Competition has intensified, and large manufacturers have begun to develop their own AI server chips

At present, it is generally believed that under the boom of artificial intelligence, the AI chip manufacturers that "sell shovels" will benefit the most. The data shows that the chip cost accounts for about 32% of the total cost in basic servers, and in high-performance or stronger servers, the chip cost accounts for as much as 50%~83%.

The high cost has also led to more and more Internet and IT equipment manufacturers starting to develop their own AI server chips.

In 2016, Google launched its self-developed AI tensor processing unit (TPU), around 2022, Google began to develop server CPUs based on Arm architecture, and in April 2024, Google released its self-developed Arm architecture CPU-Axion, and announced that the chip has been used internally.

In 2020, Microsoft began to customize chips for its Azure cloud services, and in November 2023, Microsoft launched two self-developed chips - Maia100 and Cobalt100. Maia100 is a chip designed for large language model training and inference, using TSMC's 5nm process, and Cobalt100 is a 128-core server CPU based on Arm architecture.

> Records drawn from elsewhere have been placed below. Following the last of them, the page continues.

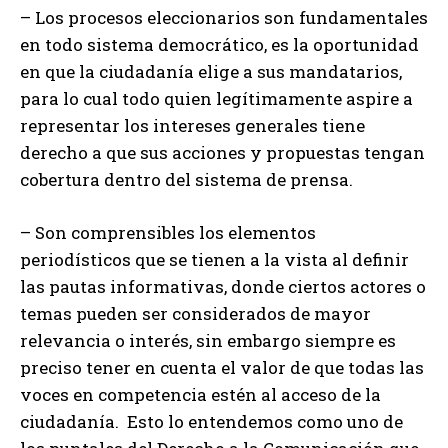
– Los procesos eleccionarios son fundamentales
en todo sistema democrático, es la oportunidad
en que la ciudadanía elige a sus mandatarios,
para lo cual todo quien legítimamente aspire a
representar los intereses generales tiene
derecho a que sus acciones y propuestas tengan
cobertura dentro del sistema de prensa.
– Son comprensibles los elementos
periodísticos que se tienen a la vista al definir
las pautas informativas, donde ciertos actores o
temas pueden ser considerados de mayor
relevancia o interés, sin embargo siempre es
preciso tener en cuenta el valor de que todas las
voces en competencia estén al acceso de la
ciudadanía. Esto lo entendemos como uno de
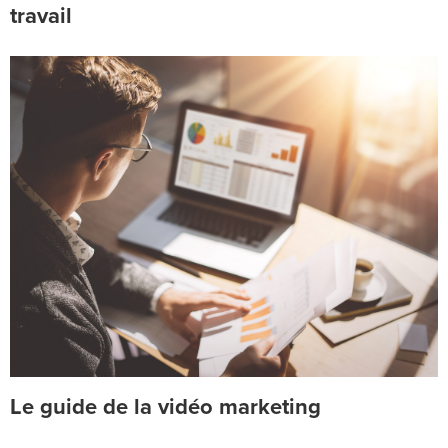
travail
Le guide de la vidéo marketing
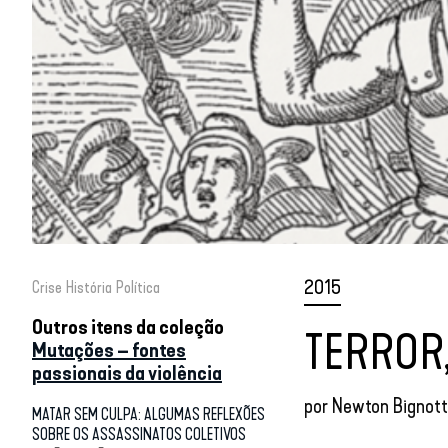
2015
Crise
História
Política
Outros itens da coleção
TERROR,
Mutações – fontes
passionais da violência
por
Newton Bignott
MATAR SEM CULPA: ALGUMAS REFLEXÕES
SOBRE OS ASSASSINATOS COLETIVOS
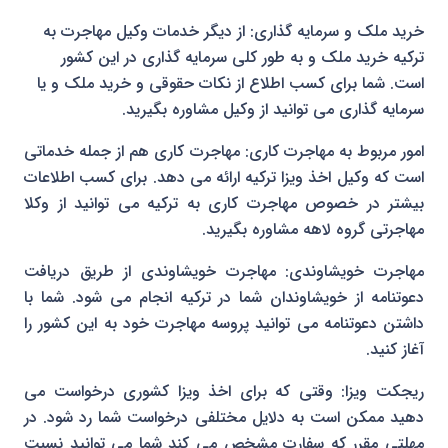
خرید ملک و سرمایه گذاری: از دیگر خدمات وکیل مهاجرت به
ترکیه خرید ملک و به طور کلی سرمایه گذاری در این کشور
است. شما برای کسب اطلاع از نکات حقوقی و خرید ملک و یا
سرمایه گذاری می توانید از وکیل مشاوره بگیرید.
امور مربوط به مهاجرت کاری: مهاجرت کاری هم از جمله خدماتی
است که وکیل اخذ ویزا ترکیه ارائه می دهد. برای کسب اطلاعات
بیشتر در خصوص مهاجرت کاری به ترکیه می توانید از وکلا
مهاجرتی گروه لاهه مشاوره بگیرید.
مهاجرت خویشاوندی: مهاجرت خویشاوندی از طریق دریافت
دعوتنامه از خویشاوندان شما در ترکیه انجام می شود. شما با
داشتن دعوتنامه می توانید پروسه مهاجرت خود به این کشور را
آغاز کنید.
ریجکت ویزا: وقتی که برای اخذ ویزا کشوری درخواست می
دهید ممکن است به دلایل مختلفی درخواست شما رد شود. در
مهلتی مقرر که سفارت مشخص می کند شما می توانید نسبت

In early April, Meta released MTIA, a next-generation AI training and inference accelerator with more than double the compute and memory bandwidth of the previous generation, and the latest version of the chip to help drive ranking and recommendation ad models on Facebook and Instagram.

Previously, it was reported that OpenAI, an American AI research company, is in talks with potential investors, including the UAE government, in an attempt to push forward a project aimed at increasing global chip manufacturing capacity and reshaping the global semiconductor industry. According to one of the people familiar with the matter, the plan is ready to raise up to $5 trillion to $7 trillion.

In addition, large domestic manufacturers have not made much concessions and have begun to develop AI chips. Recently, China Mobile officially released the Dayun Panshi DPU at its 2024 Computing Network Conference, with a chip bandwidth of 400Gbps, which is the leading level in China.